- [Activity]: Wherever a line in the records contains the word "redo", return that line.
━━ Provided data
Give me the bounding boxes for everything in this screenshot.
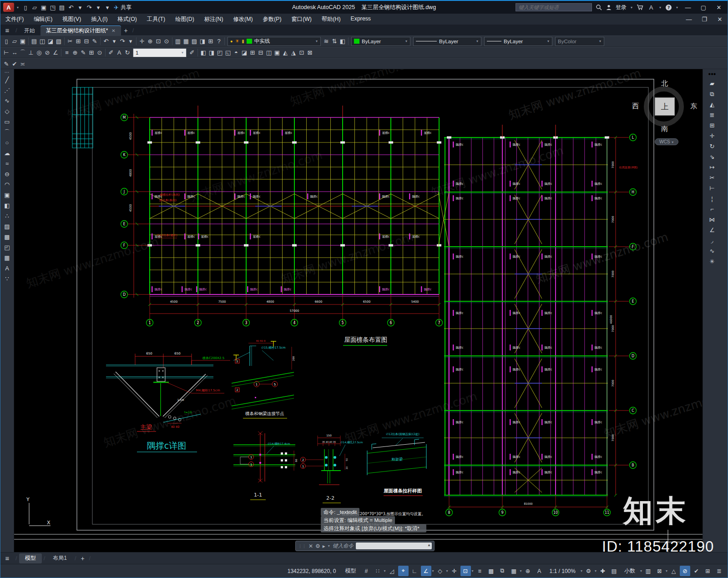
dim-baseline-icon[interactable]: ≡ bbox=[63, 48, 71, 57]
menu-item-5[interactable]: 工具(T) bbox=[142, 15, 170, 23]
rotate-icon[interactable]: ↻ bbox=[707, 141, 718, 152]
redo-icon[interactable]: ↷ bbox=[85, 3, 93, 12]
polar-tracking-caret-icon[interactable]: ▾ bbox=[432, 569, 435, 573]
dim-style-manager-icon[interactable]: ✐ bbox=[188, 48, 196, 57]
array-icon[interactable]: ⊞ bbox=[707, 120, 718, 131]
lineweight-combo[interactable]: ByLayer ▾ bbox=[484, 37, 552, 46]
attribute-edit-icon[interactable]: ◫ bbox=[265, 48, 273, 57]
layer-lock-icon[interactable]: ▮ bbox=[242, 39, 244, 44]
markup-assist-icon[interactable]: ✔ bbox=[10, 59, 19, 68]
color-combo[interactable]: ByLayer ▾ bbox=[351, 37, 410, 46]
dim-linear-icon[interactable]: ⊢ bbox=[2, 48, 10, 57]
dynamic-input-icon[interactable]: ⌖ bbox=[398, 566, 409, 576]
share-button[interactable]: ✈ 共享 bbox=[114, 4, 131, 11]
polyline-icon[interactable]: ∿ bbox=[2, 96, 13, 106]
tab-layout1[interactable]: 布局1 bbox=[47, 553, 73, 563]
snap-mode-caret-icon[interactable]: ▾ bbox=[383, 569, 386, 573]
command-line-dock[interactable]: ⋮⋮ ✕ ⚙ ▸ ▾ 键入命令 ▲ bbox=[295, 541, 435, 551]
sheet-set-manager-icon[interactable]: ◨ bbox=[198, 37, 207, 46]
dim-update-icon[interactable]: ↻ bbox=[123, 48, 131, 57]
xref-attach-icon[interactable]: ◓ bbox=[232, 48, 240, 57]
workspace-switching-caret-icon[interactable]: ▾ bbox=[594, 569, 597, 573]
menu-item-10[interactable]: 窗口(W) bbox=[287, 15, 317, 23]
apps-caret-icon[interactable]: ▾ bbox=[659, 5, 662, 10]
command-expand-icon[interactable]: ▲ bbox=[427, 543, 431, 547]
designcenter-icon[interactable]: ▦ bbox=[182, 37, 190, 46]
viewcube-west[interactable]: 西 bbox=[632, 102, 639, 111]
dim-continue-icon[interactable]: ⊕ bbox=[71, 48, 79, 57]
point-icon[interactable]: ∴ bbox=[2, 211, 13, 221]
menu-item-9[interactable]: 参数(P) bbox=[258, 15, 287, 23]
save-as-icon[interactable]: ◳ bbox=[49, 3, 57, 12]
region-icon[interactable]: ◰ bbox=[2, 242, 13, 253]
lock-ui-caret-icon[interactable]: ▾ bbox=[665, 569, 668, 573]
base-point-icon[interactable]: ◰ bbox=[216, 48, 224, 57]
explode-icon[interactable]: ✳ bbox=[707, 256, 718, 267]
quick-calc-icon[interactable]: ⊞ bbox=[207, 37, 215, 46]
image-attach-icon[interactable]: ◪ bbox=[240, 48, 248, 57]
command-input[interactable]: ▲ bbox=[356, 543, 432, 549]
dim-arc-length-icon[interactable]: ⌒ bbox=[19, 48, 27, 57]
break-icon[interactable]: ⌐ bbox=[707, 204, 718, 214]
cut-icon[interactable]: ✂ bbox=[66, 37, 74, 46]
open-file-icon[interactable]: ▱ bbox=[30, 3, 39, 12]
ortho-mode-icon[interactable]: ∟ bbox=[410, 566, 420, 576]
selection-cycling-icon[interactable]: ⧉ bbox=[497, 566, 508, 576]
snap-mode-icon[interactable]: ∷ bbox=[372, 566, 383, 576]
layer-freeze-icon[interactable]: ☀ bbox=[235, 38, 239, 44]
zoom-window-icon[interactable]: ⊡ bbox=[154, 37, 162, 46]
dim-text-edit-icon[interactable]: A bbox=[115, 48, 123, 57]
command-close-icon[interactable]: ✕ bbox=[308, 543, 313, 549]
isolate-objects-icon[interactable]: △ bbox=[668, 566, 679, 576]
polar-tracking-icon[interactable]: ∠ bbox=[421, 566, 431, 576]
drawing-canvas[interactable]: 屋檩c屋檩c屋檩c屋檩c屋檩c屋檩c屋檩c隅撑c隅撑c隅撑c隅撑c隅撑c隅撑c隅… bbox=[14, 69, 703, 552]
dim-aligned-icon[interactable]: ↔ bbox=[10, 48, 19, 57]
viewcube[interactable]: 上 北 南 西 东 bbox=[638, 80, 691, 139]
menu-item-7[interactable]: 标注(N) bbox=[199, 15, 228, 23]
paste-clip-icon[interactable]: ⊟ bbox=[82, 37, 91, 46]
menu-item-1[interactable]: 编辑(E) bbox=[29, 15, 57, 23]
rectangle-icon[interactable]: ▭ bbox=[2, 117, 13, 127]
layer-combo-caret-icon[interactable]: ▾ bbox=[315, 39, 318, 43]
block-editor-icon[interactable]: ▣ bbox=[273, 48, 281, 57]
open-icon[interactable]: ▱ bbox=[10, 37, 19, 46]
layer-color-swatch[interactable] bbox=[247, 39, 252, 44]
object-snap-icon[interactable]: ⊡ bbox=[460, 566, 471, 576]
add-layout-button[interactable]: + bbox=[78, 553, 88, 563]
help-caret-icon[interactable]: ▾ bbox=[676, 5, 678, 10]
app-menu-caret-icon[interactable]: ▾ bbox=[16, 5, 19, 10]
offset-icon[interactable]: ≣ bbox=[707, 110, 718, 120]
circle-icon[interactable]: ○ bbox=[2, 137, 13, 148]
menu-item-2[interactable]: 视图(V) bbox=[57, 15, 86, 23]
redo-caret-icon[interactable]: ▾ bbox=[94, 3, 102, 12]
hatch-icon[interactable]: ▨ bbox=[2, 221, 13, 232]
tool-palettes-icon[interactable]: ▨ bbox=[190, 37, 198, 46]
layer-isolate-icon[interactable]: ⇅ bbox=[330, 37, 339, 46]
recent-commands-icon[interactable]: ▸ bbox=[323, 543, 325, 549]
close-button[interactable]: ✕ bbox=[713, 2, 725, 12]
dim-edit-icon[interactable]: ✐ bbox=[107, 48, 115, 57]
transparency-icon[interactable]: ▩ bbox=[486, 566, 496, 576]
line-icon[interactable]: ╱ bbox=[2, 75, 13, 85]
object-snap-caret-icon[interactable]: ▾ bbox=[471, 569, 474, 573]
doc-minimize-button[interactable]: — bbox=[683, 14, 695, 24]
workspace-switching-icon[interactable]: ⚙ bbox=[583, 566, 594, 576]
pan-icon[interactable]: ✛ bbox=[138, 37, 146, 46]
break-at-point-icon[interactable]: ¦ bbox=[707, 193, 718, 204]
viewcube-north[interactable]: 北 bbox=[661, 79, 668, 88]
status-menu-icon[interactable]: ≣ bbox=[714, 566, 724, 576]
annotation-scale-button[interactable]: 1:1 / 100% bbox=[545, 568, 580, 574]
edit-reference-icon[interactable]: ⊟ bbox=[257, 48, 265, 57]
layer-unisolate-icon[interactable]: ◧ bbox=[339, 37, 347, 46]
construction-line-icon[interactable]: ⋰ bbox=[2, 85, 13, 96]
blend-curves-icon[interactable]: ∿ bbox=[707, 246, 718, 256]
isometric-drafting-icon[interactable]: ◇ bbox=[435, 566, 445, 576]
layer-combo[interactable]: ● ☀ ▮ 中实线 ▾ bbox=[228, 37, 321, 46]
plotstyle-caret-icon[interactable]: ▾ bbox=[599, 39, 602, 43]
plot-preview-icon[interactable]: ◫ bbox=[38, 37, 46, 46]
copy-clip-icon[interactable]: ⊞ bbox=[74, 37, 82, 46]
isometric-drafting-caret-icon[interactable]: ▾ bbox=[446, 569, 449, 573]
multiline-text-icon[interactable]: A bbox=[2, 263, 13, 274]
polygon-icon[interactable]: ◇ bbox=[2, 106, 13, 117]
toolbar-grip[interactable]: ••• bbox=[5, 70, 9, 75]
━━━━
- [Answer for the task]:
redo-icon[interactable]: ↷ bbox=[85, 3, 93, 12]
redo-caret-icon[interactable]: ▾ bbox=[94, 3, 102, 12]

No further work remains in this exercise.